• What is expected: After locating the line with "Frais de livraison" below, output it and each following line exactly, stopping after the line with "dla bibliotekarzy". No pictures.

[[ Information shown, beginning ]]

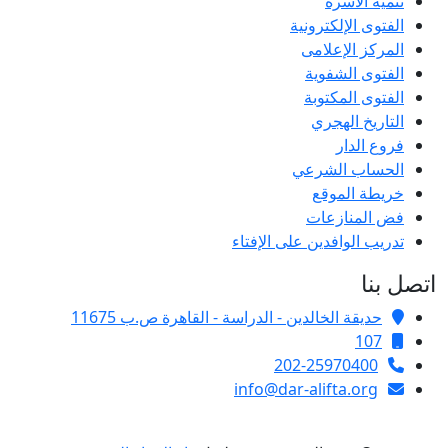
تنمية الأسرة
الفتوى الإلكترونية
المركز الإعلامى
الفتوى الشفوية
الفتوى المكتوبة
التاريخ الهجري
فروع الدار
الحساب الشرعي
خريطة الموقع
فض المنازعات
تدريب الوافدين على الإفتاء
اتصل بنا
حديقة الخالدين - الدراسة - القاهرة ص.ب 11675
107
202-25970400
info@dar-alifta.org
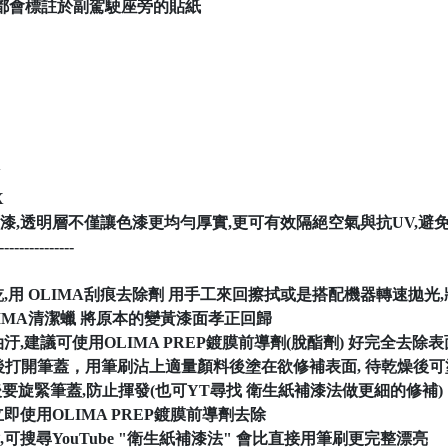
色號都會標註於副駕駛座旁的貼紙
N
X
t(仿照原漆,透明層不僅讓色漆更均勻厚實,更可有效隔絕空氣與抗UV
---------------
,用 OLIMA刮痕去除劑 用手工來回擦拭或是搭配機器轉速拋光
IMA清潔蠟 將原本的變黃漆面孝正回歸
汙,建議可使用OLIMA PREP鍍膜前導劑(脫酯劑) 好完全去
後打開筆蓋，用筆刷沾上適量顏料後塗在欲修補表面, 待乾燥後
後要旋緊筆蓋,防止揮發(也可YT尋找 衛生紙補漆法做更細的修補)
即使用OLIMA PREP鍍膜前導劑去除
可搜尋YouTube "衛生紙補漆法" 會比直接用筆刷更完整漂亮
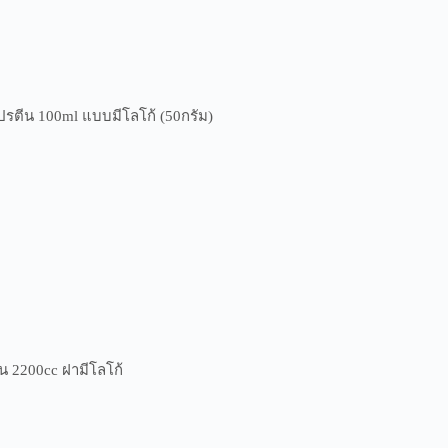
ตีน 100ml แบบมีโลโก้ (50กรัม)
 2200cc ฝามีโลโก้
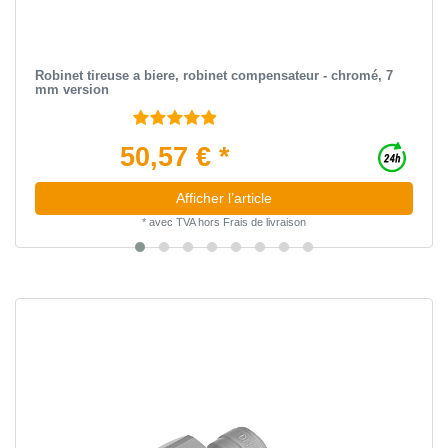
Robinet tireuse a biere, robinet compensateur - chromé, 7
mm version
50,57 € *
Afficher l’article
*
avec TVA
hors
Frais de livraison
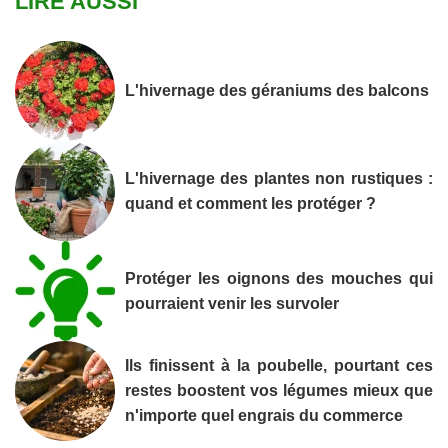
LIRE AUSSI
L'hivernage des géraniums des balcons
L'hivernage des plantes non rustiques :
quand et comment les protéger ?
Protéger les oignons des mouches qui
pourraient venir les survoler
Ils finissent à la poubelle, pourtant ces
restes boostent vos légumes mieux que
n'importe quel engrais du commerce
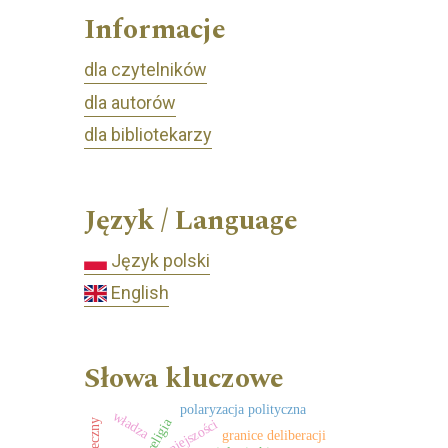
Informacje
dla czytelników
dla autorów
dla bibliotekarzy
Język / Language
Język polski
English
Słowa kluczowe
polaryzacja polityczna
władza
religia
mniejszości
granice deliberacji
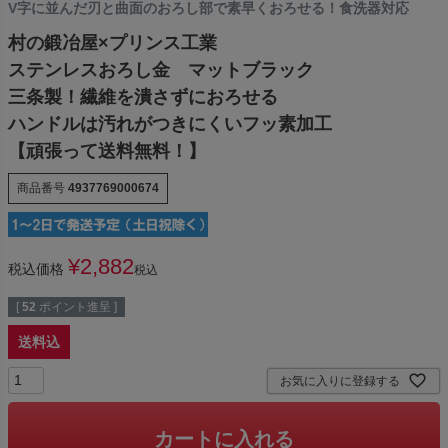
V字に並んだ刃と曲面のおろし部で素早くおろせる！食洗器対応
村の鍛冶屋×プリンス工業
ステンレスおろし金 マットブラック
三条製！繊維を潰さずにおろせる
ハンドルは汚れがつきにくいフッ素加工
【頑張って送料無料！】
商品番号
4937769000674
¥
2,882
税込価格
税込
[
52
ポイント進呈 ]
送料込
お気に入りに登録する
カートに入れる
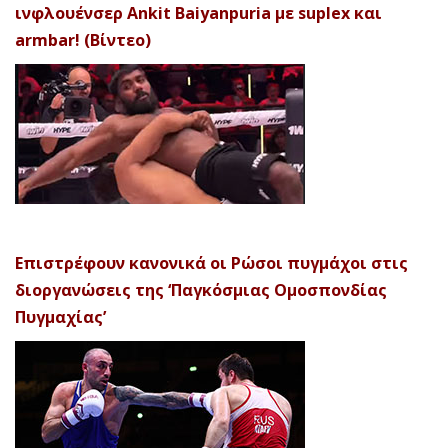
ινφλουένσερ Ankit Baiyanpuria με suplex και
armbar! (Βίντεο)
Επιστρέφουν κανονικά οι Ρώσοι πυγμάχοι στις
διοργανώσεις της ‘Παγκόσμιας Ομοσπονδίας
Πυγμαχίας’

[[ Information shown, end ]]
[[ Information shown, beginning ]]

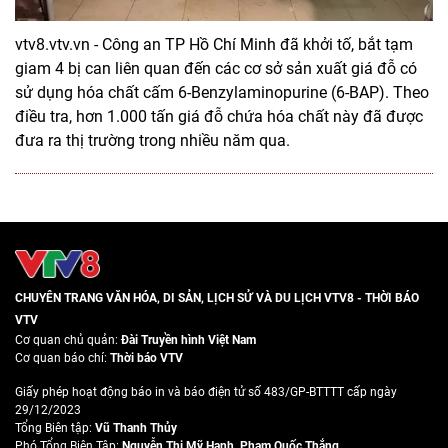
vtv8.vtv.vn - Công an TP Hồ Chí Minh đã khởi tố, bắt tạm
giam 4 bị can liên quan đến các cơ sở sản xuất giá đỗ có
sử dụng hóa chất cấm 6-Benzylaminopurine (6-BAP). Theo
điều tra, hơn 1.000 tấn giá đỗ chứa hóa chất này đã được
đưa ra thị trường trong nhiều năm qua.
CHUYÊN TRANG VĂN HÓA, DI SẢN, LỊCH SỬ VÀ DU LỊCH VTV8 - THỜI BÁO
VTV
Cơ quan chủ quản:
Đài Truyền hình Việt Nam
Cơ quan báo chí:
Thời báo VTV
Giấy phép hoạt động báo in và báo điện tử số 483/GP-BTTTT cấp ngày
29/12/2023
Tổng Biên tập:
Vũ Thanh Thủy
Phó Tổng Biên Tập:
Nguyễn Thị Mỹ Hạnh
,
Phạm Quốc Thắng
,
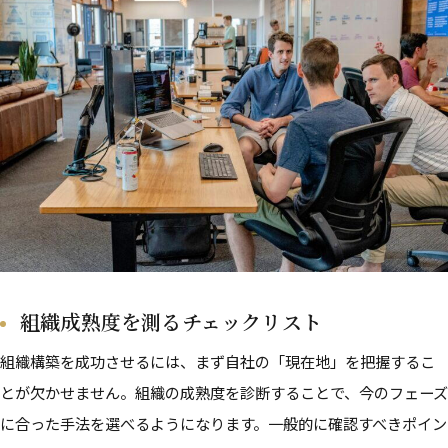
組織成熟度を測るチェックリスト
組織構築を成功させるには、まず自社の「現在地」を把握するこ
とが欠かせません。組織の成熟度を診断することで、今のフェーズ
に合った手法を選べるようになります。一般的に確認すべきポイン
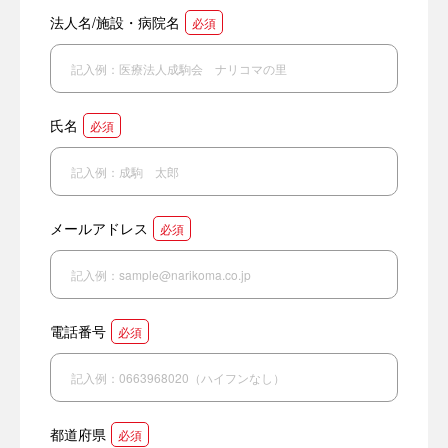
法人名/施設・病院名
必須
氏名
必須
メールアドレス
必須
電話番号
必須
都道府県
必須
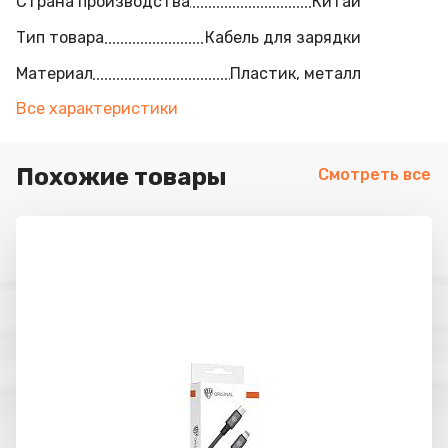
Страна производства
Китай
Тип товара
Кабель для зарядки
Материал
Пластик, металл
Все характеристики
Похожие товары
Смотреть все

[[ Information shown, end ]]

• Exercise result:
Frais de livraison
LIRE AUSSI
L'hivernage des géraniums des balcons
L'hivernage des plantes non rustiques :
quand et comment les protéger ?
Protéger les oignons des mouches qui
pourraient venir les survoler
Ils finissent à la poubelle, pourtant ces
restes boostent vos légumes mieux que
n'importe quel engrais du commerce
Informacje
dla czytelników
dla autorów
dla bibliotekarzy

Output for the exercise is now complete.